Bridging the Gap: Identifying and Addressing Social Determinants of Health
Health-related social needs such as stable housing, food security, protection from interpersonal violence, and transportation are key drivers of health care utilization and cost, yet it is often difficult for health care providers and systems to identify such needs and connect patients with appropriate services. To help bridge this gap between clinical care and community services, the Center for Medicare & Medicaid Innovation (Innovation Center) in the Centers for Medicare & Medicaid Services (CMS) launched the Accountable Health Communities (AHC) Model. The AHC Model initiative is an opportunity to apply a standard approach to identifying and addressing health-related social needs among Medicare and Medicaid beneficiaries in an effort to reduce health care utilization and cost.
Systematic implementation of the AHC Model as well as robust learning systems, technical assistance, and evaluation will help CMS determine the effect of identifying and addressing health-related social needs. Together with Ascend IST, the Center for Health Care Strategies, and HealthBegins, Mathematica Policy Research will provide community groups, known as “bridge organizations,” with educational content and technical assistance to help them effectively partner with clinical organizations and community service providers. Bridge organizations, selected by the CMS Innovation Center through a competitive grant process, will identify beneficiaries’ health-related social needs and help them access appropriate services. These bridge organizations serve rural and urban communities in 193 counties across 23 states. The organizations selected by CMS include provider organizations, academic institutions, and local governments.

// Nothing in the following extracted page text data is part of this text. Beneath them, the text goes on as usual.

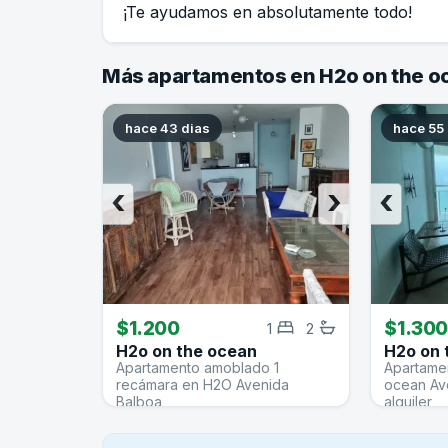
¡Te ayudamos en absolutamente todo!
Más apartamentos en H2o on the o
hace 43 dias
hace 55
‹
›
‹
$1.200
$1.30
1
2
H2o on the ocean
H2o on 
Apartamento amoblado 1
Apartame
recámara en H2O Avenida
ocean Av
Balboa
alquiler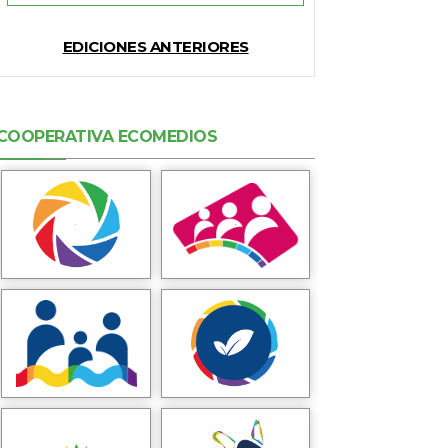
EDICIONES ANTERIORES
COOPERATIVA ECOMEDIOS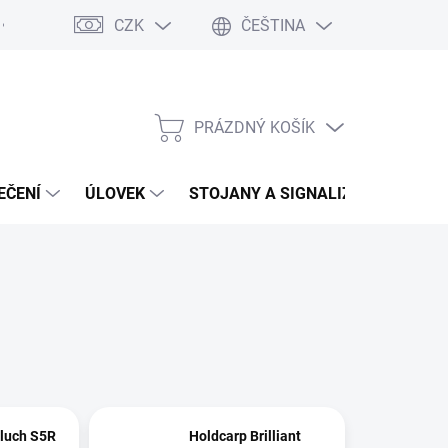
CZK
ČEŠTINA
Moja objednávka
Vrácení zboží
PRÁZDNÝ KOŠÍK
NÁKUPNÍ
KOŠÍK
EČENÍ
ÚLOVEK
STOJANY A SIGNALIZÁTORY
luch S5R
Holdcarp Brilliant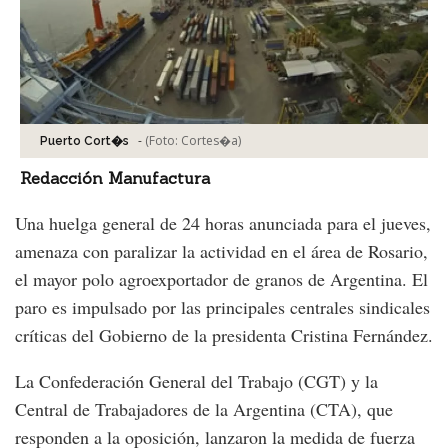
-
(Foto:
Cortes�a
)
Puerto Cort�s
Redacción Manufactura
Una huelga general de 24 horas anunciada para el jueves,
amenaza con paralizar la actividad en el área de Rosario,
el mayor polo agroexportador de granos de Argentina. El
paro es impulsado por las principales centrales sindicales
críticas del Gobierno de la presidenta Cristina Fernández.
La Confederación General del Trabajo (CGT) y la
Central de Trabajadores de la Argentina (CTA), que
responden a la oposición, lanzaron la medida de fuerza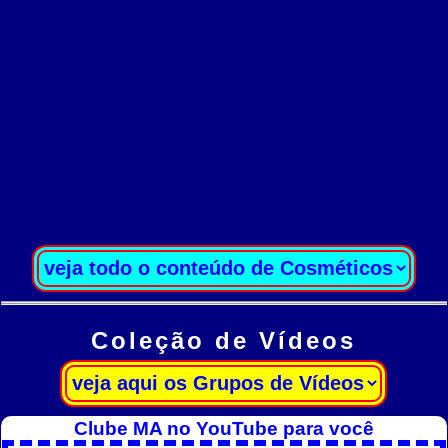
Coleção de Vídeos
Clube MA no YouTube para você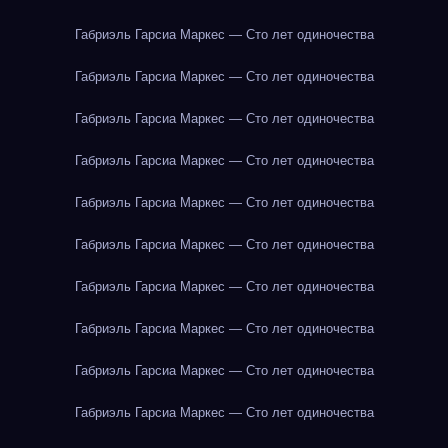
Габриэль Гарсиа Маркес — Сто лет одиночества
Габриэль Гарсиа Маркес — Сто лет одиночества
Габриэль Гарсиа Маркес — Сто лет одиночества
Габриэль Гарсиа Маркес — Сто лет одиночества
Габриэль Гарсиа Маркес — Сто лет одиночества
Габриэль Гарсиа Маркес — Сто лет одиночества
Габриэль Гарсиа Маркес — Сто лет одиночества
Габриэль Гарсиа Маркес — Сто лет одиночества
Габриэль Гарсиа Маркес — Сто лет одиночества
Габриэль Гарсиа Маркес — Сто лет одиночества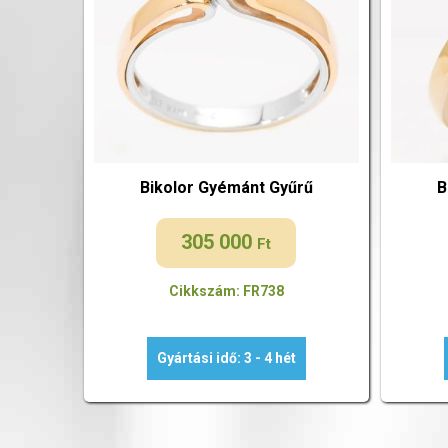
Bikolor Gyémánt Gyűrű
B
305 000
Ft
Cikkszám: FR738
Gyártási idő: 3 - 4 hét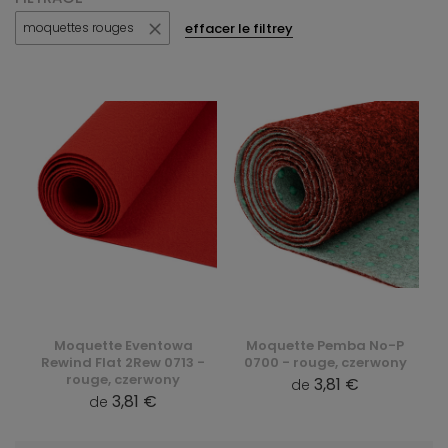
effacer le filtrey
moquettes rouges
Moquette Eventowa
Moquette Pemba No-P
Rewind Flat 2Rew 0713 -
0700 - rouge, czerwony
rouge, czerwony
3,81 €
de
3,81 €
de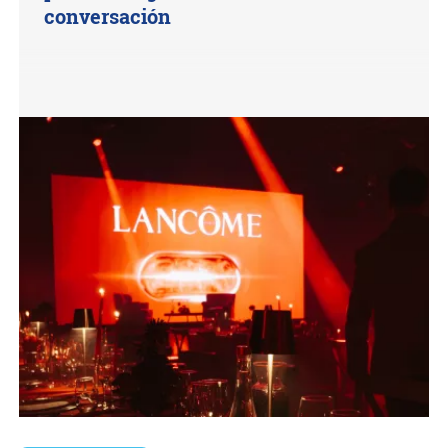
conversación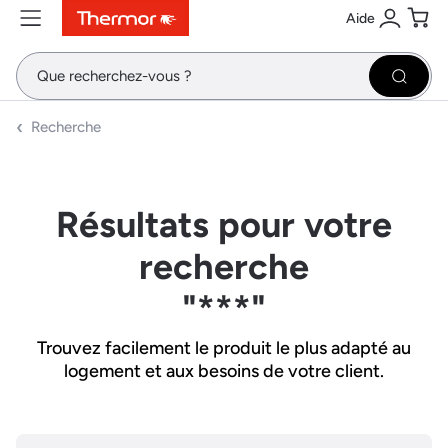
Aide
Contenu
Menu
Recherche
Se conne
Pani
Recher
Recherche
Résultats pour votre
recherche
"***"
Trouvez facilement le produit le plus adapté au
logement et aux besoins de votre client.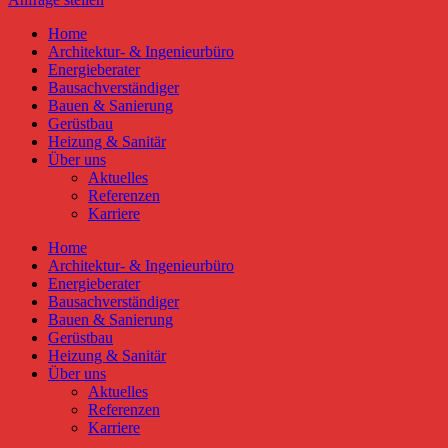
Home
Architektur- & Ingenieurbüro
Energieberater
Bausachverständiger
Bauen & Sanierung
Gerüstbau
Heizung & Sanitär
Über uns
Aktuelles
Referenzen
Karriere
Home
Architektur- & Ingenieurbüro
Energieberater
Bausachverständiger
Bauen & Sanierung
Gerüstbau
Heizung & Sanitär
Über uns
Aktuelles
Referenzen
Karriere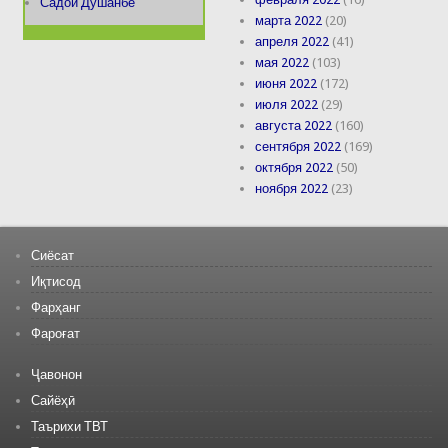
Садои Душанбе
марта 2022
(20)
апреля 2022
(41)
мая 2022
(103)
июня 2022
(172)
июля 2022
(29)
августа 2022
(160)
сентября 2022
(169)
октября 2022
(50)
ноября 2022
(23)
Сиёсат
Иқтисод
Фарҳанг
Фароғат
Ҷавонон
Сайёҳӣ
Таърихи ТВТ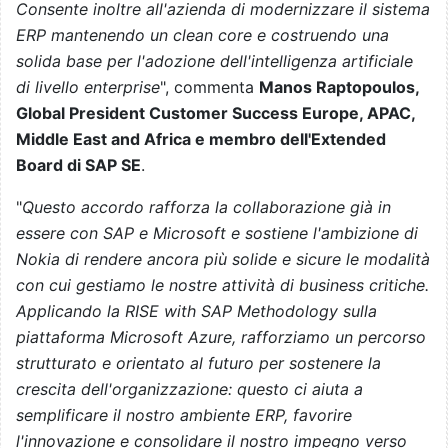
Consente inoltre all'azienda di modernizzare il sistema
ERP mantenendo un clean core e costruendo una
solida base per l'adozione dell'intelligenza artificiale
di livello enterprise
", commenta
Manos Raptopoulos,
Global President Customer Success Europe, APAC,
Middle East and Africa e membro dell'Extended
Board di SAP SE
.
"
Questo accordo rafforza la collaborazione già in
essere con SAP e Microsoft e sostiene l'ambizione di
Nokia di rendere ancora più solide e sicure le modalità
con cui gestiamo le nostre attività di business critiche.
Applicando la RISE with SAP Methodology sulla
piattaforma Microsoft Azure, rafforziamo un percorso
strutturato e orientato al futuro per sostenere la
crescita dell'organizzazione: questo ci aiuta a
semplificare il nostro ambiente ERP, favorire
l'innovazione e consolidare il nostro impegno verso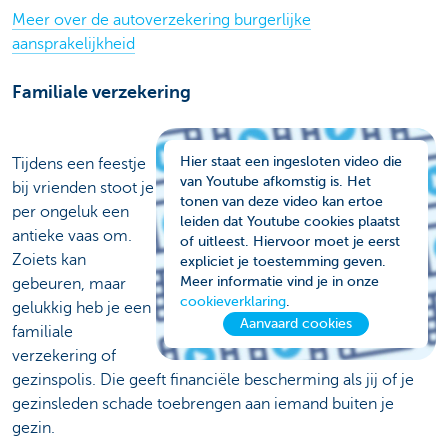
Meer over de autoverzekering burgerlijke
aansprakelijkheid
Familiale verzekering
Hier staat een ingesloten video die
Tijdens een feestje
van Youtube afkomstig is. Het
bij vrienden stoot je
tonen van deze video kan ertoe
per ongeluk een
leiden dat Youtube cookies plaatst
antieke vaas om.
of uitleest. Hiervoor moet je eerst
Zoiets kan
expliciet je toestemming geven.
Meer informatie vind je in onze
gebeuren, maar
cookieverklaring
.
gelukkig heb je een
Aanvaard cookies
familiale
verzekering of
gezinspolis. Die geeft financiële bescherming als jij of je
gezinsleden schade toebrengen aan iemand buiten je
gezin.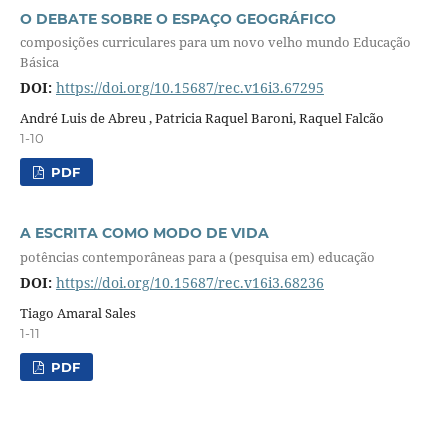
O DEBATE SOBRE O ESPAÇO GEOGRÁFICO
composições curriculares para um novo velho mundo Educação
Básica
DOI:
https://doi.org/10.15687/rec.v16i3.67295
André Luis de Abreu , Patricia Raquel Baroni, Raquel Falcão
1-10
PDF
A ESCRITA COMO MODO DE VIDA
potências contemporâneas para a (pesquisa em) educação
DOI:
https://doi.org/10.15687/rec.v16i3.68236
Tiago Amaral Sales
1-11
PDF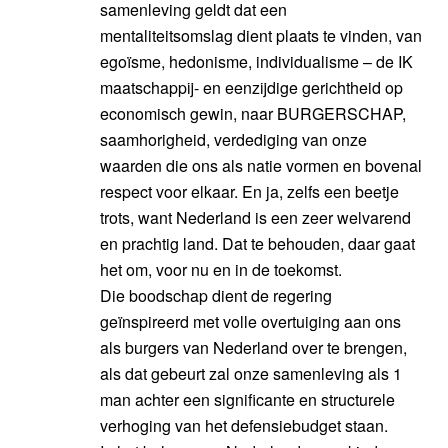
samenleving geldt dat een
mentaliteitsomslag dient plaats te vinden, van
egoïsme, hedonisme, individualisme – de IK
maatschappij- en eenzijdige gerichtheid op
economisch gewin, naar BURGERSCHAP,
saamhorigheid, verdediging van onze
waarden die ons als natie vormen en bovenal
respect voor elkaar. En ja, zelfs een beetje
trots, want Nederland is een zeer welvarend
en prachtig land. Dat te behouden, daar gaat
het om, voor nu en in de toekomst.
Die boodschap dient de regering
geïnspireerd met volle overtuiging aan ons
als burgers van Nederland over te brengen,
als dat gebeurt zal onze samenleving als 1
man achter een significante en structurele
verhoging van het defensiebudget staan.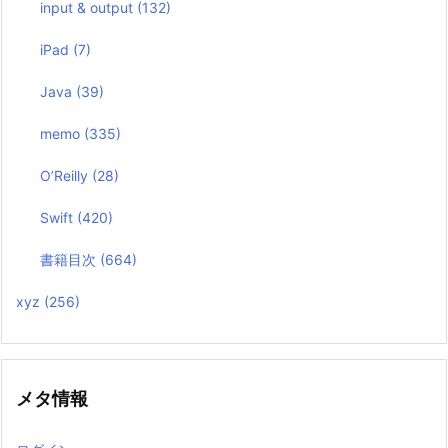
input & output
(132)
iPad
(7)
Java
(39)
memo
(335)
O’Reilly
(28)
Swift
(420)
書籍目次
(664)
xyz
(256)
メタ情報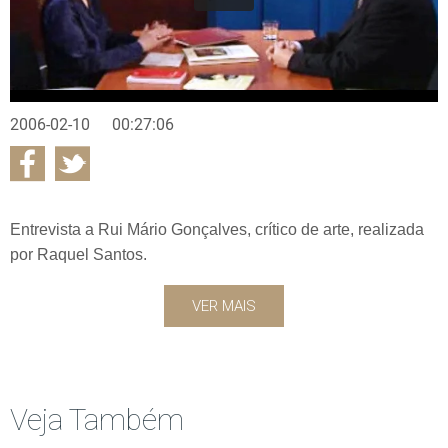
2006-02-10
00:27:06
Entrevista a Rui Mário Gonçalves, crítico de arte, realizada
por Raquel Santos.
VER MAIS
Veja Também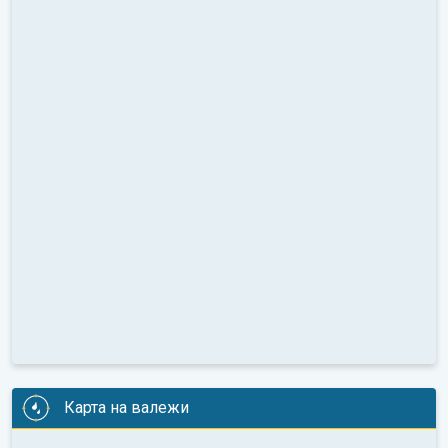
Карта на валежи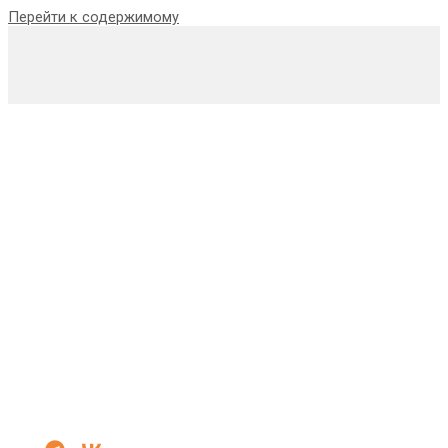
Перейти к содержимому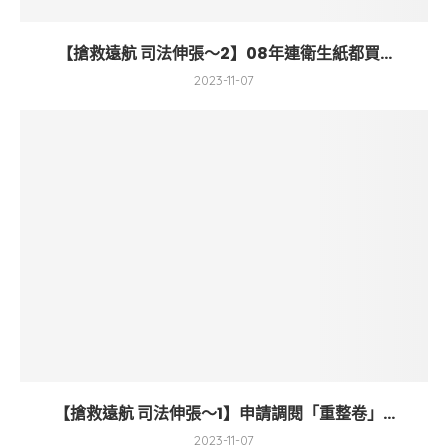
【搶救遠航 司法伸張～2】08年連衛生紙都買...
2023-11-07
【搶救遠航 司法伸張～1】申請調閱「重整卷」...
2023-11-07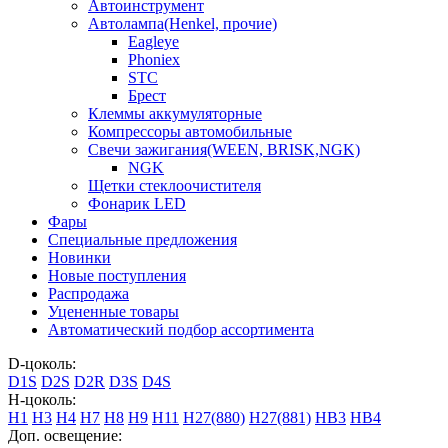
Автоинструмент
Автолампа(Henkel, прочие)
Eagleye
Phoniex
STC
Брест
Клеммы аккумуляторные
Компрессоры автомобильные
Свечи зажигания(WEEN, BRISK,NGK)
NGK
Щетки стеклоочистителя
Фонарик LED
Фары
Специальные предложения
Новинки
Новые поступления
Распродажа
Уцененные товары
Автоматический подбор ассортимента
D-цоколь:
D1S
D2S
D2R
D3S
D4S
H-цоколь:
H1
H3
H4
H7
H8
H9
H11
H27(880)
H27(881)
HB3
HB4
Доп. освещение:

Mathematica and its partners will assist the CMS Innovation Center in testing and disseminating a screening tool and guide for assessing health-related social needs, implement a learning system, and provide technical assistance for the AHC bridge organizations. Mathematica and its team of experts will also monitor the bridge organizations’ progress and compliance with program rules, and they will collect and analyze program data to inform the learning system curriculum and program implementation. An independent evaluation will determine the impact of the model on quality of care and spending, including total health care costs and inpatient and outpatient health care utilization.
“The AHC Model is a promising approach to integrating clinical care with social service supports,” according to Mathematica’s Craig Schneider, director of the AHC Model Implementation, Learning System, Technical Assistance, and Monitoring project. “By supporting the local bridge organizations in more effectively identifying and addressing health-related social needs, we look forward to helping the CMS Innovation Center reduce health care costs for Medicare and Medicaid and improve the health of their beneficiaries.”